Outro poderoso valor da geração 2016, presente ao lote, é Imperador, um Treasure Beach, de criação e propriedade do Stud Rio Dois Irmãos. Vencedor do GP Dos Mil Guineas (gr.I), vem de escoltar Roman Joy (ausente desta feita) no GP Jockey Club (gr.I). Saltando diretamente para o Pellegrini, abdicou do Derby do Gran Premio Nacional (gr.I), que veio a revelar nova vitória de G1 para Mirinaque (Hurricane Cat), o melhor arenático, de 3 anos, do país.

Haverá representantes da criação nacional, também, nas outras duas provas de graduação máxima do festival. No Gran Premio Joaquin S. De Anchorena (gr.I), em 1.600m na grama, a múltipla ganhadora clássica Lepate Goose (por T. H. Approval, do Haras Phillipson) busca a consagração, definitiva, da campanha. No histórico da Milha, o melhor resultado brasileiro foi obtido pela dupla Lieve e Kapo Di Tutti, respectivamente segundo e terceiro colocados, no ano de 2009. Já no quilômetro do Gran Premio Felix de Alzaga Unzué (gr.I), missão entregue a La Dorothea (por Rock of Gibraltar, do Haras Phillipson).
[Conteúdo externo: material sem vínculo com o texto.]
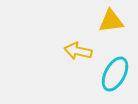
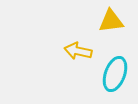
cyan ellipse: rotated 8 degrees counterclockwise
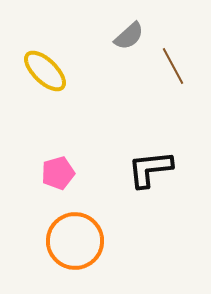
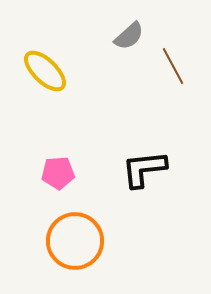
black L-shape: moved 6 px left
pink pentagon: rotated 12 degrees clockwise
A velocista encontra-se diante de desafio que, por duas vezes, ficou muito próximo de restar superado por corredores brasileiros: Odysseus, em 1984, e Eletro Nuclear, no ano de 2007, formaram a dupla.

Lepate Goose e La Dorothea, treinadas por Afonso Flório Barbosa, serão conduzidas por Carlos Lavor.